Emerald Fennell needs to put her camera down. The filmmaker known for “Saltburn” and “Promising Young Woman” tried her hand at adapting one of the most nuanced pieces of media, Emily Brontë’s classic novel Wuthering Heights, and failed miserably.
The film focuses too much on aesthetics and lacks substance entirely. It looks good, but there is nothing there. Not to mention the obvious: Margot Robbie cannot play a sixteen-year-old, and Jacob Elordi is a white man from Australia, not a Romani person. And the two don’t even have sexual chemistry.
From the moment I heard about the movie, I knew I wouldn’t like it for reasons I’ll get into, but I still had a glimmer of hope. I thought the “Wuthering Heights” title indicated some sort of meta moment, like a film aware of itself–perhaps it would be a commentary on someone interpreting the novel for the first time? Alas, I was so, so wrong.
I love this book. It is a masterclass in Gothic literature and deserves its classic status in the canon, so as a person forever entranced by Brontë’s prose and as a literature student, I have much to say.
For those who are unaware, Wuthering Heights is a commentary on race, class, and generational trauma. The form of the novel is set up in a haunting, gothic manner–Catherine haunts Heathcliff and her ghostly presence is forever a reminder of his forsaken potential. This is not a love story. This is about two characters, foils of one another, who are so deep into the moral black there is no way to resolve it, so the book’s only hope for resolution is its next generation. (Mind you, Fennell cut the entire second half from the movie. I was so upset that I made my first ever one star review on Letterboxd).
Cathy was a complex, deluded, cowardly brat. Heathcliff was subjected to plethoras of violence and rejection in his childhood, never healed from it, so he perpetuates that violence in adulthood. Fennell’s adaptation barely scratches the surface of any of these themes.
Instead of becoming an inherently horrible human being (beckoning important questions on the ever-present nature vs. nurture problem) Heathcliff is given the “toxic bad boy” trope treatment. He’s toxic so the audience is supposed to love him–they are supposed to forget about his assault and mistreatment of Isabella (his wife), and consider their scenes erotic, consensual. I couldn’t help but wonder if Fennell was trying to turn Heathcliff into a version of Mr. Darcy that’s into BDSM or something.
A huge problem I have is that Heathcliff is not meant to be white in the novel and that is a major reason for his being discriminated against and subjected to structural violence by Catherine’s brother, Hindley.
If someone is going to adapt this story, the bare minimum would involve not casting a white man.
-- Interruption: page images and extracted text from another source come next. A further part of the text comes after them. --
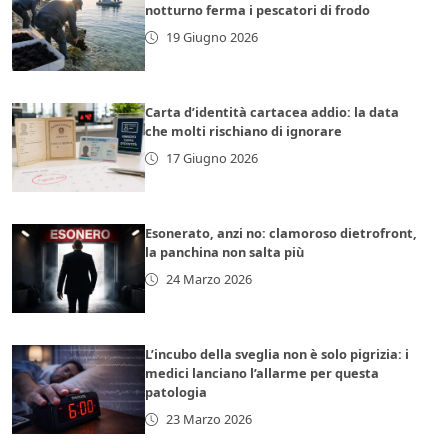
notturno ferma i pescatori di frodo
19 Giugno 2026
Carta d’identità cartacea addio: la data
che molti rischiano di ignorare
17 Giugno 2026
Esonerato, anzi no: clamoroso dietrofront,
la panchina non salta più
24 Marzo 2026
L’incubo della sveglia non è solo pigrizia: i
medici lanciano l’allarme per questa
patologia
23 Marzo 2026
Fennell couldn’t even do that. Why? She loves Jacob Elordi too much, so much so that she was willing to let representation fall by the wayside. Once again, Fennell favors aesthetics over substance–the aesthetics in question being Elordi’s abs.
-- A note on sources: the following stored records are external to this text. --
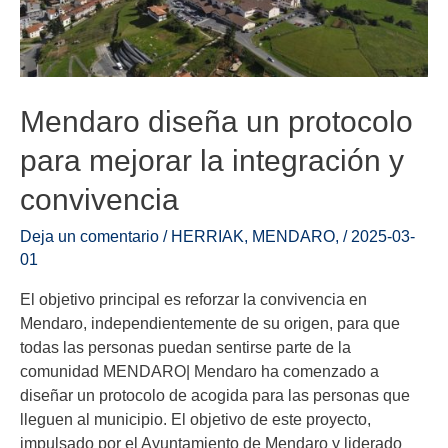
Mendaro diseña un protocolo
para mejorar la integración y
convivencia
Deja un comentario
/
HERRIAK
,
MENDARO
,
/
2025-03-
01
El objetivo principal es reforzar la convivencia en
Mendaro, independientemente de su origen, para que
todas las personas puedan sentirse parte de la
comunidad MENDARO| Mendaro ha comenzado a
diseñar un protocolo de acogida para las personas que
lleguen al municipio. El objetivo de este proyecto,
impulsado por el Ayuntamiento de Mendaro y liderado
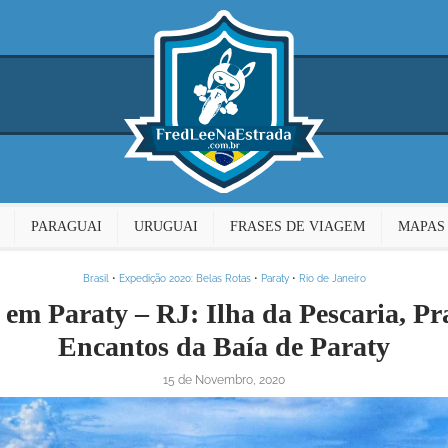
PARAGUAI
URUGUAI
FRASES DE VIAGEM
MAPAS
Brasil
•
Expedição 2020: Belas Rotas
•
Paraty
•
Rio de Janeiro
 em Paraty – RJ: Ilha da Pescaria, Pr
Encantos da Baía de Paraty
15 de Novembro, 2020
Now, if you know anything about Emerald Fennell, it’s that she has to make literally everything about sex. Don’t call me a prude–I’m not one, I swear, I just think that there is a time and place for eroticism in film. Wuthering Heights is not the time nor the place. Every other scene was trying to be erotic in some way but came off as cringe or disgusting. Fennell was trying to do weird sensual imagery with food, but there was no philosophy behind it, so every attempt fell flat.
In one scene, someone is baking and cracking eggs. The camera focuses on the egg yolk and the gooey whites. In another, Cathy pokes a jello fish at the dinner table. These scenes made literally no sense and didn’t even get a laugh from me. It was like Fennell was trying to reheat her own Saltburn nachos in the ickiest way possible. It wasn’t experimental, nuanced, or avant garde–it was just abject in a laughable way.
More on that, the BDSM and kink stuff was entirely misplaced and made no sense. Two characters that were originally depicted as god-fearing, mumbling comedic relief, were instead showcased a la S&M by Rihanna in a wooden shed. It, again, made no sense. I don’t think the Georgians got down like that.
The scene with Isabella made me the angriest. In the book, Isabella is a literal innocent child subjected to sexual assault by Heathcliff. Fennell fetishizes her in the movie, turning her into some sort of submissive who willingly wears dog collars and barks. It was so distasteful and disheartening to see.
The score by Charli XCX was good, but putting “House” in the first scene elicited many silent giggles from me in the theater. The costumes were misplaced as well. Margot Robbie looks like Holiday Barbie or a Twin Peaks employee wearing milkmaid costumes.
I think it would be in Fennell’s best interest to write a heartfelt apology to the Brontë estate. I bet a trillion bucks that Emily is rolling over in her grave. So are literary scholars everywhere.